Vamos a preparar el material, ya que creo que es una de las cosas que a la mayoria nos a pasado y nos ha frenado en muchos proyectos, sobre todos a los que estan en el interior donde no era facil conseguir gabinetes de acuerdo a nuestras necesidades....


Con los materiales y posibilidades que hay on dia icnluyendo herramientas para el hobbysta y la compra via internet se pueden hacer cosas muy buenas y que estan al alcance de cualquiera que tenga un poco de habilidad manual, yo en tu caso ya he visto tus trabajos, excelentes y muy prolijos..

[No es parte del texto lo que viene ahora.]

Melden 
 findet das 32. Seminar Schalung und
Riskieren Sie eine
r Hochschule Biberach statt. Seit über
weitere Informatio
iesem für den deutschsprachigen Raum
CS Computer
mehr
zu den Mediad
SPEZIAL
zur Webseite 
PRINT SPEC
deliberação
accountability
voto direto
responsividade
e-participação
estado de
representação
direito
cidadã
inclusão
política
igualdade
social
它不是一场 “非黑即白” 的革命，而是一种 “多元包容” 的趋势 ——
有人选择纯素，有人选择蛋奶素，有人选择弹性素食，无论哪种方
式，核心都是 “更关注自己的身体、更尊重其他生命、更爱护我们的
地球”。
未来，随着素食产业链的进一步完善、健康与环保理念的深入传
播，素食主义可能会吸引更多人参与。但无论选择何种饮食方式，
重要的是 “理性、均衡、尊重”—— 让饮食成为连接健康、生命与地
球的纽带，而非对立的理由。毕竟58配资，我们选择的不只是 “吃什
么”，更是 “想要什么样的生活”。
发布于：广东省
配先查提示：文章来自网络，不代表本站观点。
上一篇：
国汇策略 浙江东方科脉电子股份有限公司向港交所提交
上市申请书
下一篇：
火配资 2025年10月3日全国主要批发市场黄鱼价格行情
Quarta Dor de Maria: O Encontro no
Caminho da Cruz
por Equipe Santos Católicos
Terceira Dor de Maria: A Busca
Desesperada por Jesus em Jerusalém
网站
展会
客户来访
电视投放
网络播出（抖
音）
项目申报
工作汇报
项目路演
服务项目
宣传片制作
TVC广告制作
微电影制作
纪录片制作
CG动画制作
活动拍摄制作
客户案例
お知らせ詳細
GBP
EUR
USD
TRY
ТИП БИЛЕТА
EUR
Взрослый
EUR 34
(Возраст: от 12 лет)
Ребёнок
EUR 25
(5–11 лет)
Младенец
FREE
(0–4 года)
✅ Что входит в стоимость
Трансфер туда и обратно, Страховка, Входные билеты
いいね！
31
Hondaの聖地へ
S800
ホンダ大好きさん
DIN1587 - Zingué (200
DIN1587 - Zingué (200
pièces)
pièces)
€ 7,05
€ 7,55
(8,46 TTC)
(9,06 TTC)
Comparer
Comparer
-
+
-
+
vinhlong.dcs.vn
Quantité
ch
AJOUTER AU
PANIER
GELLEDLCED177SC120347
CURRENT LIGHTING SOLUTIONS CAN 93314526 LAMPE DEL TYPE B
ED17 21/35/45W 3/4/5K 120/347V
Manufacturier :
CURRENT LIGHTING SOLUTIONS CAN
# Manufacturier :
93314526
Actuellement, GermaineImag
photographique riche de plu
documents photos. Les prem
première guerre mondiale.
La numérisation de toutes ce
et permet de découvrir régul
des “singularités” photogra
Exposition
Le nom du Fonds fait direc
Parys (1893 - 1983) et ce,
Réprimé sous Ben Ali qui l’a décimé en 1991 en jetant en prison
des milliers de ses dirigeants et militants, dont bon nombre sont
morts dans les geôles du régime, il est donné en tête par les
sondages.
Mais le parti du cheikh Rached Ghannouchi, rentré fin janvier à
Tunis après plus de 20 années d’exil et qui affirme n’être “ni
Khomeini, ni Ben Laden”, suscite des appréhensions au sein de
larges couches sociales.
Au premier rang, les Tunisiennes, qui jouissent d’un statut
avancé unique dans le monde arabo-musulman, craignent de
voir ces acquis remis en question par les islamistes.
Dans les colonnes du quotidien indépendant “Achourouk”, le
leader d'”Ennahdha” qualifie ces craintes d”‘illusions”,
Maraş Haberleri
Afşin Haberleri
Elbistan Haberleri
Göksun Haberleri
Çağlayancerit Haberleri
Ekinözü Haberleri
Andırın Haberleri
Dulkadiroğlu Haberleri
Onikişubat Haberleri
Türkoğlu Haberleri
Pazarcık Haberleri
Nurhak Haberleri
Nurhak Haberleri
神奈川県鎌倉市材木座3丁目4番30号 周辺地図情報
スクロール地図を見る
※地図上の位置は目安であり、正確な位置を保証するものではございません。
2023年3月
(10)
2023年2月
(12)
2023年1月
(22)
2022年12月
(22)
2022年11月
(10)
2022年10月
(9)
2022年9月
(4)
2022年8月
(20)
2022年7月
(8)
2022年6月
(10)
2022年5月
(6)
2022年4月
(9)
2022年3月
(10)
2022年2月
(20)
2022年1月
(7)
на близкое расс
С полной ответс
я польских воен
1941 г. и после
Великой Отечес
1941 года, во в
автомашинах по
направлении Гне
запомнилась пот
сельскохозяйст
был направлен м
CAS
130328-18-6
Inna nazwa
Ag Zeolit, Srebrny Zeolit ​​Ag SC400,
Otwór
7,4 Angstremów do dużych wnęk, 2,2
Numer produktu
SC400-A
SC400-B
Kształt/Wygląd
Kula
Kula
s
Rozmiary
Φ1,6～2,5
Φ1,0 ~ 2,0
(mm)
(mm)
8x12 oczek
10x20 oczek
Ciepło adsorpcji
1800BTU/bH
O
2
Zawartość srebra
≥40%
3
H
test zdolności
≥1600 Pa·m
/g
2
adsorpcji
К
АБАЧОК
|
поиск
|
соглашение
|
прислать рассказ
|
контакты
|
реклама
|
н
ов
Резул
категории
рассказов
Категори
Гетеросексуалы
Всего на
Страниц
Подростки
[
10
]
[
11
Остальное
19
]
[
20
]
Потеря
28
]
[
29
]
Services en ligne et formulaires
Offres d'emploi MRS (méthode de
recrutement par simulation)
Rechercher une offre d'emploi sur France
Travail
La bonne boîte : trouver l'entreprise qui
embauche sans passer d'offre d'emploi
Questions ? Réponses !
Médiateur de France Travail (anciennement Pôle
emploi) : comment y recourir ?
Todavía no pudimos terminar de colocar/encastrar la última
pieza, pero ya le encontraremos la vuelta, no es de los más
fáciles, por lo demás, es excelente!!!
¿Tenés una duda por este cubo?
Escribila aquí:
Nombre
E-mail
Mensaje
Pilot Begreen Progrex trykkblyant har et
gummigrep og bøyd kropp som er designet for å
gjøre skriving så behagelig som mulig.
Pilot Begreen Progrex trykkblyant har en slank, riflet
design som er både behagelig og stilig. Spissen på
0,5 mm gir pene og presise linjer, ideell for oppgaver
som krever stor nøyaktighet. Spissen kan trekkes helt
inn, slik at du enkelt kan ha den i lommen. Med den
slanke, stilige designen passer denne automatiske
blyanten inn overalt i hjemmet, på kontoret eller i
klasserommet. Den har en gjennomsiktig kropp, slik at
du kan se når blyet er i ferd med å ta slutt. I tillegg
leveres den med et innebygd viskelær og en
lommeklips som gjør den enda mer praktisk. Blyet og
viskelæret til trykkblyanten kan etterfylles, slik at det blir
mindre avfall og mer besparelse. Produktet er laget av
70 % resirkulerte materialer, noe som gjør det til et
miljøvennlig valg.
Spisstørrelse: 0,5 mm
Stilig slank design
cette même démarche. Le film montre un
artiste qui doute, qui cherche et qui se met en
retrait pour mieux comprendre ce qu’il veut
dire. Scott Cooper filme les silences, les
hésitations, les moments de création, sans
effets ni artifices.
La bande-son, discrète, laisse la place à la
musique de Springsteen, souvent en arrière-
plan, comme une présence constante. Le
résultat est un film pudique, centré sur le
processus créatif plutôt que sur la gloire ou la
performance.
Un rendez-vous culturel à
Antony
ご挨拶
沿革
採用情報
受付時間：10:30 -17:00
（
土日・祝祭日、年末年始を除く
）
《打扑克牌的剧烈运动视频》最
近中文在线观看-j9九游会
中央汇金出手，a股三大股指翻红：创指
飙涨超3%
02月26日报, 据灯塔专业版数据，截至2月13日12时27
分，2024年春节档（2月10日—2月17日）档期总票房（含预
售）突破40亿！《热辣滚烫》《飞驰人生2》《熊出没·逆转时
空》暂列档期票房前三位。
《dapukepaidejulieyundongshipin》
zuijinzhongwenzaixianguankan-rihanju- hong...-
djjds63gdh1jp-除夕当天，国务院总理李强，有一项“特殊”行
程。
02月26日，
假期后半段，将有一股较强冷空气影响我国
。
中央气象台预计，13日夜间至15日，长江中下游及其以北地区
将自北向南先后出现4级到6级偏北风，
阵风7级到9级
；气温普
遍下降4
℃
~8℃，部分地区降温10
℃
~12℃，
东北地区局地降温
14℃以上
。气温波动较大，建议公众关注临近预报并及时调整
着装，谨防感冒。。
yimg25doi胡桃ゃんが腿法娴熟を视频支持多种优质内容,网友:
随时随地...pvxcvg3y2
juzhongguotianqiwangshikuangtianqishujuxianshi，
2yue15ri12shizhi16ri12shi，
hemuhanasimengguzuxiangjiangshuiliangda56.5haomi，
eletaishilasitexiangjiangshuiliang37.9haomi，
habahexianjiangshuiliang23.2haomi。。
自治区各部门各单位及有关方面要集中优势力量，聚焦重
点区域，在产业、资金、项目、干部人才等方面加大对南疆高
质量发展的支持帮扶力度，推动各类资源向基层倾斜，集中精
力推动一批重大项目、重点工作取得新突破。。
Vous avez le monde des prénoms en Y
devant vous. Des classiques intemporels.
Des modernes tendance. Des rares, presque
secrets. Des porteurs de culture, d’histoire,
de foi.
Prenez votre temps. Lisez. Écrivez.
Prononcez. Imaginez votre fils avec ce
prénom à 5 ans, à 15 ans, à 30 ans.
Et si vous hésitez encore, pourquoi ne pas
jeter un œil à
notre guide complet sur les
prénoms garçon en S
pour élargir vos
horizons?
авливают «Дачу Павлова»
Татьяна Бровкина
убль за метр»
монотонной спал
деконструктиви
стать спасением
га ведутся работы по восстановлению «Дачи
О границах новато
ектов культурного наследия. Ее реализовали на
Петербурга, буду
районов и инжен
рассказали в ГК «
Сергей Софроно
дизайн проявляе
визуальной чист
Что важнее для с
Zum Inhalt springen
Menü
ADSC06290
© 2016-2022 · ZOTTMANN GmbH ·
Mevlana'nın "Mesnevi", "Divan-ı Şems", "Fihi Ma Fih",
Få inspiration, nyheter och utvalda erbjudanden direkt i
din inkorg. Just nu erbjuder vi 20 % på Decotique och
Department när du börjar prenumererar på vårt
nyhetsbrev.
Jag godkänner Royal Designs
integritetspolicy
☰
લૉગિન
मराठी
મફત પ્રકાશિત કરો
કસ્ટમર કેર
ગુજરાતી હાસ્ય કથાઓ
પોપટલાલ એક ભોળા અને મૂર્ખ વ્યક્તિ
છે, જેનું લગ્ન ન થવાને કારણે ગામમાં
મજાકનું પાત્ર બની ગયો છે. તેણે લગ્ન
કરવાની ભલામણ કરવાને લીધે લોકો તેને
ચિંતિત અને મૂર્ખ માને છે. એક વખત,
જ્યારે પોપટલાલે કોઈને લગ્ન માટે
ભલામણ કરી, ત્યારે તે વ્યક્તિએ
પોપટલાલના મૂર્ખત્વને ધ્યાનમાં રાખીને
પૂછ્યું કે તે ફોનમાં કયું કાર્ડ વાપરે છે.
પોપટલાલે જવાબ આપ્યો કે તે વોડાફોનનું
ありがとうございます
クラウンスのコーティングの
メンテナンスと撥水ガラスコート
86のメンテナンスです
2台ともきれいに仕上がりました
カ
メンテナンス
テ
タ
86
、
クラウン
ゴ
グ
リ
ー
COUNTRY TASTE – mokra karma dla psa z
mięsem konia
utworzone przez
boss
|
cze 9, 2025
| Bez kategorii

Asi que bueno veo como preparo el materilal ja casi seguro que voy a tener que hacer el dispositivo, porque no encuentro las fotos y otras cosas, creo que me las pidieron y alli fue el material, pero no importa, lo haremos para compartirlo con la comunidad, ja, en mi caso gozo de mis primos que tienen fresadoras de torreta con reglas electrónica con precisión de .01 y alli hago las cosas raras

incluso algo que ahora no se consigue esos adaptadores para potes que se enroscaban en el cuepro y tenia una forma similar para sujetar en el frente tan comunes hace muchos años recuerdo eran de latón

Saludos desde mi Córdoba natal


----------



## matiaszener (Jun 28, 2013)

Hola comunidad, tengo una gran inquietud, tengo en mente un proyecto el cual consiste el conectar mi controlador de cd vieja a mi pc, para esto utilize un joystick usb y dos programillas, esta* qu*edando barbaroo!!! pero el uni*c*o problema que tengo son los potenciometros !!!! el joystick tiene dos potenciometros circulares por cada analogico (en total 4 potenciometros) cuando *qu*iero conectar mi pòtenciometro deslizable se me hace un liooo, alguna sugerencia??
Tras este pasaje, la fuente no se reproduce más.